- The Flash-MoE engine enables running 400B-parameter AI models on an iPhone 17 Pro, defying traditional memory constraints.
- Initial speed is just 0.6 tokens per second, but optimizations double it to 1.1 tokens/sec with minimal quality loss.
- This breakthrough builds on Apple's 2023 research and automated AI methodologies, showcasing academia-community collaboration.
- It could spur private, offline AI, reducing cloud reliance and validating hardware architectures like unified memory.
The iPhone 17 Pro's 12 GB of unified memory seemed an insurmountable barrier for massive artificial intelligence models. Conventionally, running a system with hundreds of billions of parameters locally demanded tens of gigabytes of RAM and specialized hardware. Yet, a software engineering breakthrough has shown the impossible is now technically feasible, albeit at speeds that test one's patience.

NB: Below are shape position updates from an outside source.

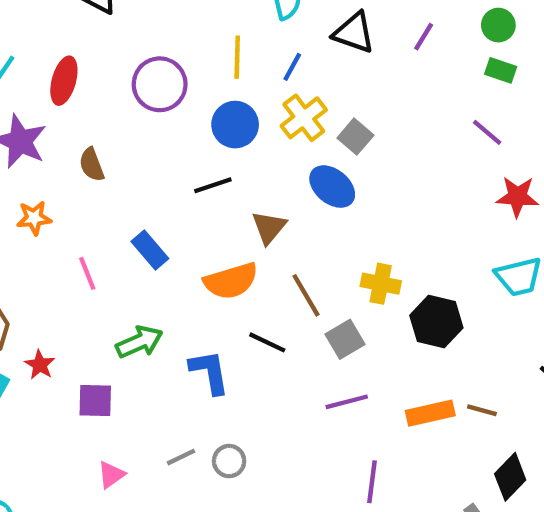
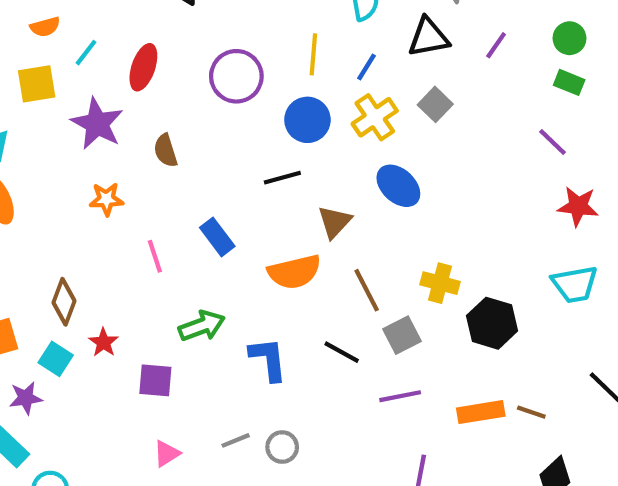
black triangle: (354, 33) -> (428, 37), turned -33
gray square: (355, 137) -> (435, 104), moved
black line: (267, 342) -> (342, 352), moved

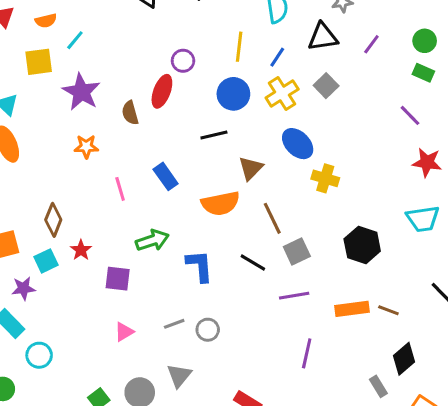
red ellipse: (143, 67) -> (162, 91), moved
purple circle: (236, 76) -> (183, 61), size x0.6
yellow cross: (440, 283) -> (325, 178), moved
cyan square: (56, 359) -> (46, 261), turned 30

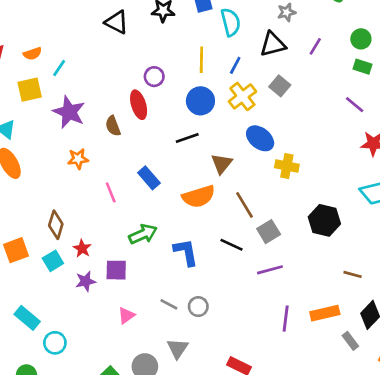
red ellipse: (162, 91) -> (139, 105), turned -32
purple star: (23, 288) -> (86, 281), moved
orange rectangle: (352, 309) -> (325, 313), moved
gray line: (174, 324) -> (169, 304), turned 54

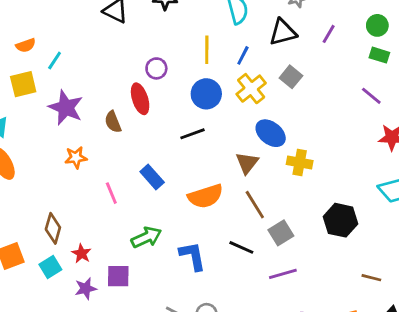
brown triangle: (222, 164) -> (247, 163), moved

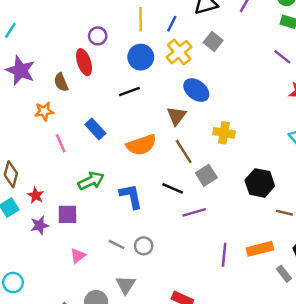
orange star: (76, 157) -> (44, 111), moved
yellow cross: (300, 162) -> (224, 133), moved
black hexagon: (341, 220) -> (260, 183), moved
purple line: (283, 274) -> (194, 212), moved

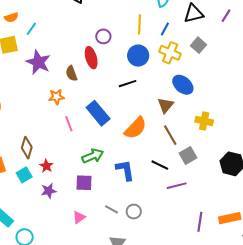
yellow cross: (179, 52) -> (170, 53), turned -30
blue rectangle: (95, 129) -> (98, 113), size x1.4
orange semicircle: (141, 145) -> (135, 128), turned -30
purple square: (67, 214) -> (84, 183), moved

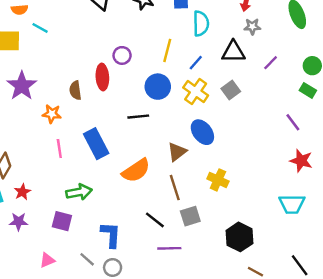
cyan line: (31, 29) -> (40, 28), turned 72
purple star: (38, 62) -> (22, 86), moved
blue L-shape: (125, 170) -> (111, 235), moved

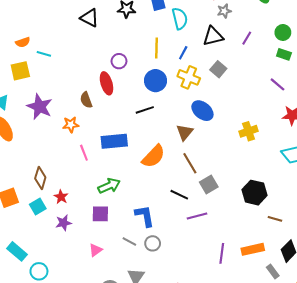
blue rectangle: (96, 144) -> (114, 141), turned -55
yellow cross: (218, 180) -> (249, 131), moved, turned -30

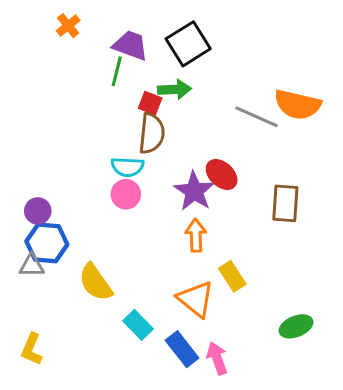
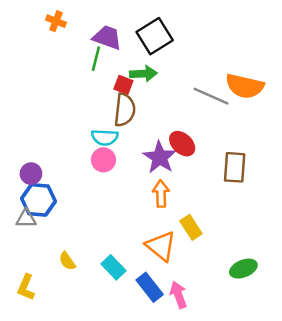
orange cross: (68, 26) -> (56, 21), turned -30
yellow semicircle: (95, 282) -> (67, 261), moved, size x0.6

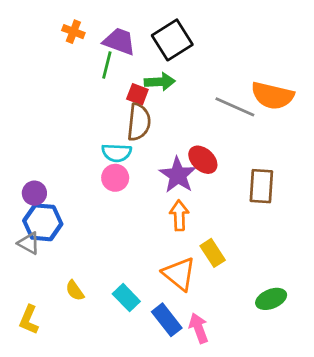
orange cross: (56, 21) -> (73, 32), moved
gray triangle: (26, 219) -> (29, 243), turned 30

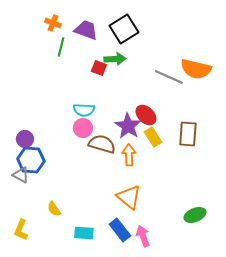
green line: (107, 65) -> (61, 47), moved
brown semicircle: (139, 122) -> (102, 144), moved, turned -80
yellow rectangle: (213, 253) -> (153, 137), moved
cyan rectangle: (126, 298) -> (84, 233), moved, turned -42

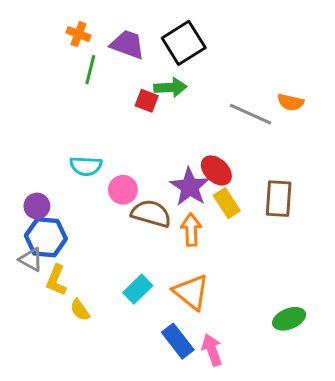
orange semicircle: (196, 69) -> (291, 102), size x0.6
cyan semicircle: (84, 110) -> (86, 166), moved
yellow L-shape: (21, 230) -> (56, 280), moved
cyan rectangle: (84, 233) -> (138, 289), moved, turned -48

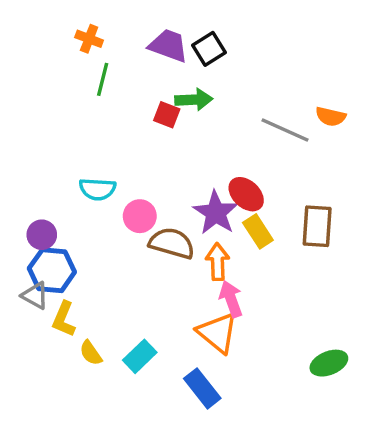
black square: (184, 43) -> (209, 49), size x0.7
purple trapezoid: (127, 44) -> (168, 46), moved
cyan rectangle: (138, 289) -> (140, 356), moved
pink arrow: (212, 350) -> (231, 299), moved

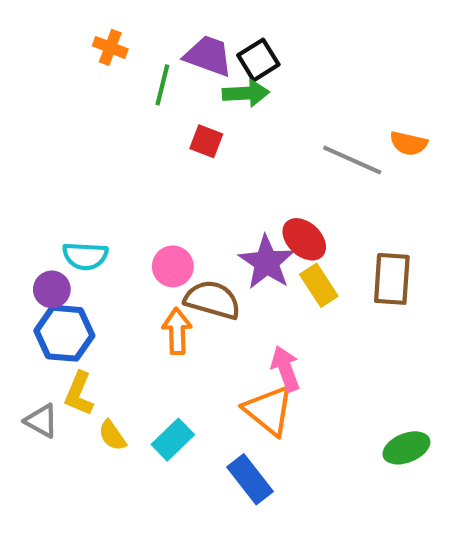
green line: (103, 79) -> (162, 85), moved
green arrow: (194, 100) -> (246, 93), moved
cyan semicircle: (98, 189) -> (85, 256), moved
orange arrow: (217, 262) -> (177, 331), moved
gray triangle: (35, 296) -> (41, 421), moved

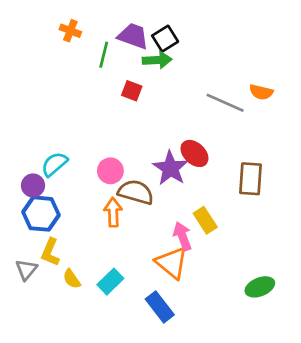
cyan semicircle: (85, 256) -> (54, 164), turned 136
yellow rectangle: (319, 285) -> (205, 220), moved
gray triangle: (41, 421) -> (26, 270), turned 40

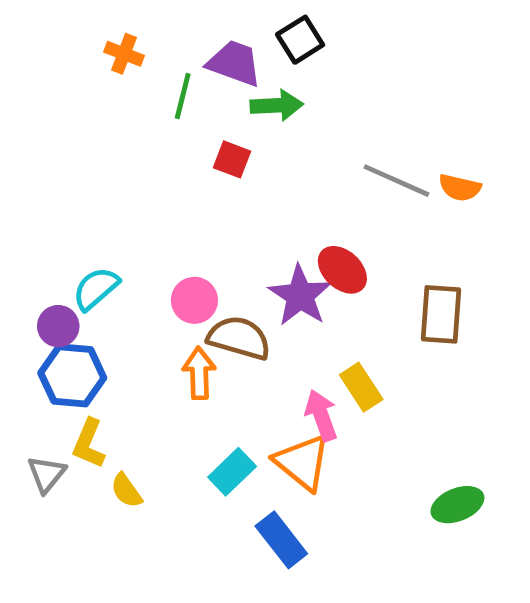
black square: (165, 39) -> (300, 40), moved
orange semicircle: (261, 92) -> (460, 188), moved
cyan rectangle: (110, 282) -> (232, 472), moved

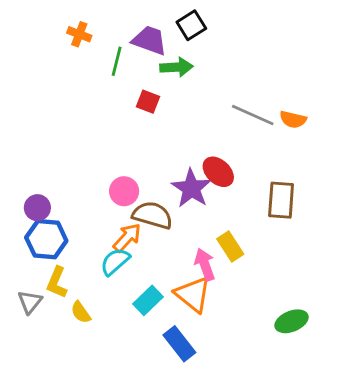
cyan semicircle: (96, 289) -> (115, 261), moved
orange arrow: (199, 373) -> (127, 238), turned 44

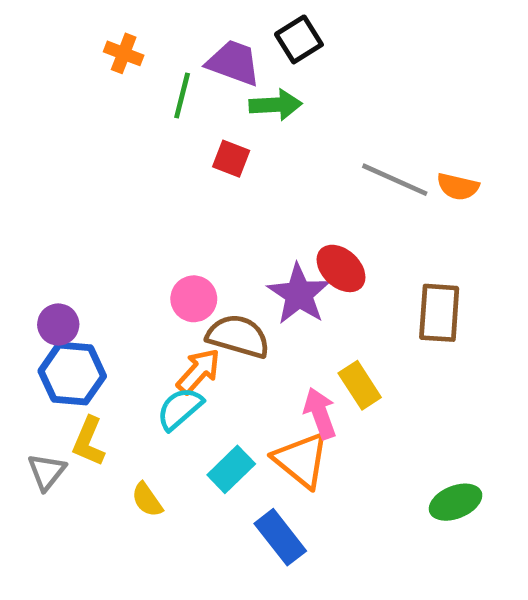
yellow semicircle: (81, 312) -> (147, 500), moved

This technical breakthrough redefines what's possible in on-device AI, potentially democratizing access to advanced models and enhancing privacy, impacting developers, hardware firms, and end-users.
The Engine That Made It Happen
Developer Daniel Woods, known as @dandeveloper, created an open-source inference engine called Flash-MoE. Published on GitHub alongside a detailed study, this system leverages an optimized Mixture of Experts (MoE) architecture. Initially, Woods ran the full, uncompressed Qwen 3.5 397B model on a MacBook Pro with 48 GB of RAM. The model, occupying 209 GB on disk, worked, setting a critical precedent.
The developer community quickly pushed boundaries further. Others managed to run even larger models, such as DeepSeek-V3 with 671 billion parameters and Kimi K2.5 with a staggering one trillion parameters, on similar MacBook hardware. Inference speeds were notably slow, but the mere fact they functioned marked a milestone in decentralized AI computing.
An iPhone with 12 GB of RAM runs a 400B model, redefining the boundaries of on-device AI.
The iPhone Test
Inspired by these achievements, another developer under the alias Anemll took the experiment to the extreme: attempting to run the Qwen 3.5 397B model on an iPhone 17 Pro with its 12 GB of unified memory. Against all odds, the model executed, producing responses at a mere 0.6 tokens per second. This rate is nearly unusable for practical applications, but the technical demonstration is profound.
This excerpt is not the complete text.